Dataset entries:
┄┄┄┄┄┄

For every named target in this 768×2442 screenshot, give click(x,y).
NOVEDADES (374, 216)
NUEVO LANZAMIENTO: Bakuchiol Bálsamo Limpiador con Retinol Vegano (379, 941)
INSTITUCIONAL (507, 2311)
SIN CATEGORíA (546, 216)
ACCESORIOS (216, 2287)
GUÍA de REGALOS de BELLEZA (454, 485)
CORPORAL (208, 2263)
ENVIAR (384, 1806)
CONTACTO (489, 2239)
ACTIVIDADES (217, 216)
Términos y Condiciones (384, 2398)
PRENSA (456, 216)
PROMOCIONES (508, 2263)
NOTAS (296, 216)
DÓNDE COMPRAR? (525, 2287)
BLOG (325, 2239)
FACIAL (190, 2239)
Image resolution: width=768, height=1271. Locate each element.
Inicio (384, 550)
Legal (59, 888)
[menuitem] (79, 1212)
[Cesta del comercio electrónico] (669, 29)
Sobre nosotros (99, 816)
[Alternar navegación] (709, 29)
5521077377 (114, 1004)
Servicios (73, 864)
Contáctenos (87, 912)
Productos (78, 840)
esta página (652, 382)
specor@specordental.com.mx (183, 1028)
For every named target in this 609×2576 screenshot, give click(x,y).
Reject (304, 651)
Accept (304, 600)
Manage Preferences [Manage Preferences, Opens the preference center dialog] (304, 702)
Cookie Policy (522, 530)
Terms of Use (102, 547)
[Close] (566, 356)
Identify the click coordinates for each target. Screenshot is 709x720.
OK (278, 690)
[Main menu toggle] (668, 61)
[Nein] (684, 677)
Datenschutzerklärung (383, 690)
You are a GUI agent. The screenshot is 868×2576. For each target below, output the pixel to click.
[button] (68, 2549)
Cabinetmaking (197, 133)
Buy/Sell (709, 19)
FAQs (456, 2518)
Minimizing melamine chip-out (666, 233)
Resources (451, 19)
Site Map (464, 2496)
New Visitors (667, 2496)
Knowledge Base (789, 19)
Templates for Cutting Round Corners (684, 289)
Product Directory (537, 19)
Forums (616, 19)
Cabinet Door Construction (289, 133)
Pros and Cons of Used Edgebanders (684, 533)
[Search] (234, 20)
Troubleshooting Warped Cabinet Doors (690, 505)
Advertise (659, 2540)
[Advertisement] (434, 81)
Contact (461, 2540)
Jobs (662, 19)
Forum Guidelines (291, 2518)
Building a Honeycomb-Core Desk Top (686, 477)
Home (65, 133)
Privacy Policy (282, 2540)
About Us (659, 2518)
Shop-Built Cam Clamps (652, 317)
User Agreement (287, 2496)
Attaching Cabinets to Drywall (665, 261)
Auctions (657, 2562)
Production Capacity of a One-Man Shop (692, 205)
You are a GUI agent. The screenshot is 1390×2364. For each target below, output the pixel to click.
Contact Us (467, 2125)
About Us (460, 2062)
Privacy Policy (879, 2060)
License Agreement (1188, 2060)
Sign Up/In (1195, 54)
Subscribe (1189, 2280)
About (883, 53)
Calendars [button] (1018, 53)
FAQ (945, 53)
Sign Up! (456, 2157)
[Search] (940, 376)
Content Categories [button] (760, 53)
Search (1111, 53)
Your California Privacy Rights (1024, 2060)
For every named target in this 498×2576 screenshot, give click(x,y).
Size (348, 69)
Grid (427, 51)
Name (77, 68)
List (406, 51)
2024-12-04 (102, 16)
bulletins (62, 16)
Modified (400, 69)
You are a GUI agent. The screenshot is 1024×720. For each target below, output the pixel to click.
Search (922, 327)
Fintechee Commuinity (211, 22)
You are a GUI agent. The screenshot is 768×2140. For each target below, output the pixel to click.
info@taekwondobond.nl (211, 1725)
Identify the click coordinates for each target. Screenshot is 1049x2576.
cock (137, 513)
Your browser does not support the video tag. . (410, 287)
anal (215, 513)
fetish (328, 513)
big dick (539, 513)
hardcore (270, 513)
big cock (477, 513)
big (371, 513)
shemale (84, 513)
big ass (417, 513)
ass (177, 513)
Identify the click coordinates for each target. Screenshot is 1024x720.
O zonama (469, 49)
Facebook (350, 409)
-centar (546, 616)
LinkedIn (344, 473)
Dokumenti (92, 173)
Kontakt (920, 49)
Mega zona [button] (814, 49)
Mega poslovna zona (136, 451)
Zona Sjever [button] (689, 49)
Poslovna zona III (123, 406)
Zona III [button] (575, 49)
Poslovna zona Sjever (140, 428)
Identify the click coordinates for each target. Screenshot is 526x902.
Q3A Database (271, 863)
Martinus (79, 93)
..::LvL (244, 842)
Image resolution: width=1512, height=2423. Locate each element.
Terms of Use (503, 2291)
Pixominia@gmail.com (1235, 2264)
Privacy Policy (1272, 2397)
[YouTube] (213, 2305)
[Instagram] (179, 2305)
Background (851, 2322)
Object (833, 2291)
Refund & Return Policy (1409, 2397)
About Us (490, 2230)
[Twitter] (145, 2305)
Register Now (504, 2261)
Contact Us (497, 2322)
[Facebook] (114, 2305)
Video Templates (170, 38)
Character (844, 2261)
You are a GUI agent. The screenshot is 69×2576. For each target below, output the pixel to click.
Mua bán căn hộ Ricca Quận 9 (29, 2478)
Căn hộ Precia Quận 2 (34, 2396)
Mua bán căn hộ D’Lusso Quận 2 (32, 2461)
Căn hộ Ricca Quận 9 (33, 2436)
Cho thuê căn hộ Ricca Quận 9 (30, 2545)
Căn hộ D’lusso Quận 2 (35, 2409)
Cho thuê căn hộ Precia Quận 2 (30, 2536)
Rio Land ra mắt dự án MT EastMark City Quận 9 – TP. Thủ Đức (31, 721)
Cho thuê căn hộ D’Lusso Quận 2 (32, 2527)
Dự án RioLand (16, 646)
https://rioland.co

┄┄┄┄┄┄

▶ **TASK BRIEF**: Return, word for word, every line from the top of the entries down to the line that holds "ACTIVIDADES (217, 216)", both included.

▶ **SOLUTION FOR THIS PROBLEM**:
For every named target in this 768×2442 screenshot, give click(x,y).
NOVEDADES (374, 216)
NUEVO LANZAMIENTO: Bakuchiol Bálsamo Limpiador con Retinol Vegano (379, 941)
INSTITUCIONAL (507, 2311)
SIN CATEGORíA (546, 216)
ACCESORIOS (216, 2287)
GUÍA de REGALOS de BELLEZA (454, 485)
CORPORAL (208, 2263)
ENVIAR (384, 1806)
CONTACTO (489, 2239)
ACTIVIDADES (217, 216)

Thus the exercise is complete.